On the other hand, implementation research examines the process of putting to use or integrating interventions within a community setting. This type of research does not focus on the intervention itself, but on how it is introduced and becomes routine. For example, it would seek to answer the question: how can a community-policing strategy to countering violent extremism be introduced to new police departments and communities?

An implementation approach could look at existing significant change processes that are already under way. The current policy environment -- with new partnerships, information sharing and training -- provides valuable opportunities for this type of research. Investigators can scale this type of study up or down in scope depending on the intervention strategy.

Small-scale studies could examine the feasibility, acceptability, and immediate outcomes of select interventions, such as a training program for local law enforcement. A larger study could adapt an intervention that has an adequate basis in evidence from another context, scaling it up for a community under the threat of violent extremism.

As we look more closely at prevention research approaches to countering violent extremism, it becomes clear that these approaches have implications as we envision formative research on even the most basic processes related to protective resources.

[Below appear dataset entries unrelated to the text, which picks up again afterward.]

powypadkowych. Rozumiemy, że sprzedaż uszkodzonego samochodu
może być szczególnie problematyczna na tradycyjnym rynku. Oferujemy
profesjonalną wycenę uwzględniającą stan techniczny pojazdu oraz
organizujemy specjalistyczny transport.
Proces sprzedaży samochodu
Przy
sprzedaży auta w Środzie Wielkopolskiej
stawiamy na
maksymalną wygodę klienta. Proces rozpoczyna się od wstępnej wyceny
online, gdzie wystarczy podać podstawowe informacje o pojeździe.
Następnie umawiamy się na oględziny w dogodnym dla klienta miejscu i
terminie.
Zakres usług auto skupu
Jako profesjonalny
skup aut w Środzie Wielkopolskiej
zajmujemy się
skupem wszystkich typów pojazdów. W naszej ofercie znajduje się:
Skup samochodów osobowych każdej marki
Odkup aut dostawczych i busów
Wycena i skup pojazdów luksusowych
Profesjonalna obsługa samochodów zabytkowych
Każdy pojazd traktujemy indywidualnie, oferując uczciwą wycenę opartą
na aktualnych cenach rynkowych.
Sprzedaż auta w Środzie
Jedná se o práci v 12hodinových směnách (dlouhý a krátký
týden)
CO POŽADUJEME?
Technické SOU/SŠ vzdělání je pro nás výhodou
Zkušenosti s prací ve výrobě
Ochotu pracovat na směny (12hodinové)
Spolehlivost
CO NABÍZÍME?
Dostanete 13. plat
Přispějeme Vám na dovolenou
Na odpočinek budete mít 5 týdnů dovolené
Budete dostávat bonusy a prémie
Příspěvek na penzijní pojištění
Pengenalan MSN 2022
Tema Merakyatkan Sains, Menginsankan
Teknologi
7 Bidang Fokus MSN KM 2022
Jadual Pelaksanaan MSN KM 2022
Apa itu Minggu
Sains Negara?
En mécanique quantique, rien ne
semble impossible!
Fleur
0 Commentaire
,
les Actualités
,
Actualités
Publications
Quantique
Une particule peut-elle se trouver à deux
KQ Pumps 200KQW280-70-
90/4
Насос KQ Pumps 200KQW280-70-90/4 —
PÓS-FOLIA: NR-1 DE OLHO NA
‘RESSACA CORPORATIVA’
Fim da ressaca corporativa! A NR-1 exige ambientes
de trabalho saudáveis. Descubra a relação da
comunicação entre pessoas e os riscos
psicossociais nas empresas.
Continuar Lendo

One example of this type of study is our study on "Building Resilience to Violent Extremism among Somali-Americans in Minneapolis-St. Paul," which was funded through START by the U.S. Department of Homeland Security. The study derived an empirical model, Diminishing Opportunities for Violent Extremism (DOVE), which explains how building community resilience to violent extremism should involve enhancing protective resources through the cooperative and collaborative efforts of youth and family, community and government.

Other studies are called for that study the processes of community engagement and partnership - both of which are core to the White House policy - and focus on how protective processes work to mitigate risks.

In the current fiscal environment, funders and policymakers frequently ask if the knowledge produced in countering violent extremism prevention research would extend to other areas to offer an even broader social benefit. I believe it could. For example, it speaks to the major social and public mental health challenge of how to engage the large number of youth who are at risk to engage in a range of harmful and criminal behaviors, from involvement in criminal gangs to sex trafficking to drug abuse.

Nobody could imagine trying to stop cancer, drug abuse or domestic violence without scientific research to support their theories. So why should countering violent extremism be any different?

As the Obama White House continues to lead the implementation of landmark new policies in its second term, now is the time for CVE researchers to commit to building a prevention research agenda that speaks directly to the needs of the policymakers, law enforcement, communities, parents, and youth who live amidst threat.


Stevan Weine is Professor of Psychiatry at the University of Illinois at Chicago where he is Director of the International Center on Responses to Catastrophes and Director of Global Health Training at the Center for Global Health.